WARNING: The principal point estimation may be unreliable (using less than 5 images for calibration). Aspect ratio optimized (est_aspect_ratio = 1) -> both components of fc are estimated (DEFAULT). Principal point optimized (center_optim=1) - (DEFAULT). To reject principal point, set center_optim=0 Skew not optimized (est_alpha=0) - (DEFAULT) Distortion not fully estimated (defined by the variable est_dist): Sixth order distortion not estimated (est_dist(5)=0) - (DEFAULT) . Initialization of the principal point at the center of the image. Initialization of the intrinsic parameters using the vanishing points of planar patterns. Initialization of the intrinsic parameters - Number of images: 3 Calibration parameters after initialization: Focal Length: fc = [ 2571.96836 2571.96836 ] Principal point: cc = [ 1023.50000 767.50000 ] Skew: alpha_c = [ 0.00000 ] => angle of pixel = 90.00000 degrees Distortion: kc = [ 0.00000 0.00000 0.00000 0.00000 0.00000 ] Main calibration optimization procedure - Number of images: 3 Gradient descent iterations: 1...2...3...4...5...6...7...8...9...10...11...12...13...14...15...16...17...18...19...20...21...done Estimation of uncertainties...done Calibration results after optimization (with uncertainties): Focal Length: fc = [ 2523.94224 2507.20536 ] ± [ 8.31972 8.98468 ] Principal point: cc = [ 960.69629 780.89356 ] ± [ 14.57632 16.16431 ] Skew: alpha_c = [ 0.00000 ] ± [ 0.00000 ] => angle of pixel axes = 90.00000 ± 0.00000 degrees Distortion: kc = [ -0.18509 0.48400 -0.00706 -0.00572 0.00000 ] ± [ 0.01685 0.12889 0.00159 0.00136 0.00000 ] Pixel error: err = [ 0.15170 0.23660 ] Note: The numerical errors are approximately three times the standard deviations (for reference).
Observe that 21 gradient descent iterations are required in order to reach the minimum.
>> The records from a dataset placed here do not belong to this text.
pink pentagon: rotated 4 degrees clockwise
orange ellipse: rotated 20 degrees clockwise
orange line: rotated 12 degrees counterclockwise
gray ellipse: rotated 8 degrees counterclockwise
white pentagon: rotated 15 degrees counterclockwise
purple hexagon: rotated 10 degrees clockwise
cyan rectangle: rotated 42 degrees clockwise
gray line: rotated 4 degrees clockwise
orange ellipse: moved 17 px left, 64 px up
This means 21 evaluations of the reprojection function + Jacobian computation and inversion. The speed of convergence depends on the quality of the initial guess for the parameters computed by the initialization procedure.
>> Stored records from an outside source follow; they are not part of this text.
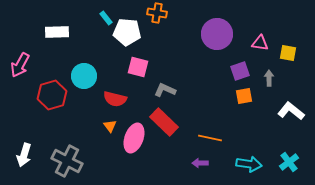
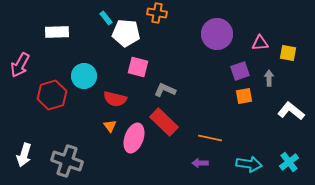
white pentagon: moved 1 px left, 1 px down
pink triangle: rotated 12 degrees counterclockwise
gray cross: rotated 8 degrees counterclockwise
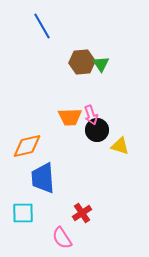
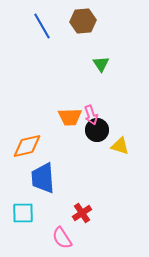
brown hexagon: moved 1 px right, 41 px up
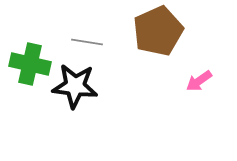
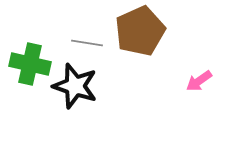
brown pentagon: moved 18 px left
gray line: moved 1 px down
black star: rotated 12 degrees clockwise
Click on Reproject on images in the Camera calibration tool to
show the reprojections of the grids onto the original images. These
projections are computed based on the current intrinsic and extrinsic
parameters. Input an empty string (just press "enter") to the question
Number(s) of image(s) to show ([] = all images) to indicate
that you want to show all the images:
Number(s) of image(s) to show ([] = all images) = >>
The following figures shows the three images with the detected corners (red crosses) and the reprojected grid corners (circles).
Number(s) of image(s) to show ([] = all images) = >> Pixel error: err = [0.15170 0.23660] (all active images)
Click on Analyse Error in the Camera calibration tool to show the reprojection errors in a a scatter diagram.
In order to exit the error analysis tool, right-click on anywhere on the figure.
Click on Show Extrinsic in the Camera calibration tool.
The extrinsic parameters (relative positions of the grids with respect to the camera) are then shown in a form of a 3D plot:
On this figure, the frame (Oc,Xc,Yc,Zc) is the camera reference frame. The red pyramid corresponds to the effective field of view of the camera defined by the image plane.
Click on Save to save the calibration results (intrinsic and extrinsic) in the matlab file
Calib_Results.mat
.
Publish calib_publish.m
to summarize the calibration results.